Task
Your output should be the lines from the one with "Diretoria Executiva)" through the end of the entries below, set down word for word and nothing else.

▼▼▼

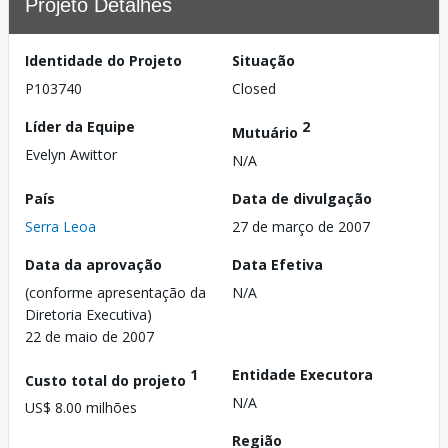
Projeto Detalhes
Identidade do Projeto
Situação
P103740
Closed
Líder da Equipe
2
Mutuário
Evelyn Awittor
N/A
País
Data de divulgação
Serra Leoa
27 de março de 2007
Data da aprovação
Data Efetiva
(conforme apresentação da
N/A
Diretoria Executiva)
22 de maio de 2007
1
Entidade Executora
Custo total do projeto
N/A
US$ 8.00 milhões
Região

▲▲▲

Your response
Diretoria Executiva)
22 de maio de 2007
1
Entidade Executora
Custo total do projeto
N/A
US$ 8.00 milhões
Região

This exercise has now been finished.